Exercise inputs: Begin
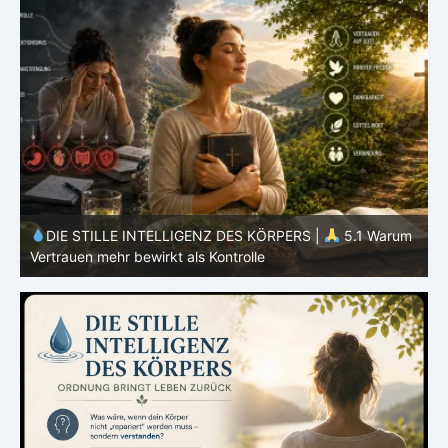
m
DIE STILLE INTELLIGENZ DES KÖRPERS |
5.1 Warum
Vertrauen mehr bewirkt als Kontrolle
E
Exercise inputs: End
With the images omitted, output all entries exactly as given.

m
DIE STILLE INTELLIGENZ DES KÖRPERS |
5.1 Warum
Vertrauen mehr bewirkt als Kontrolle
E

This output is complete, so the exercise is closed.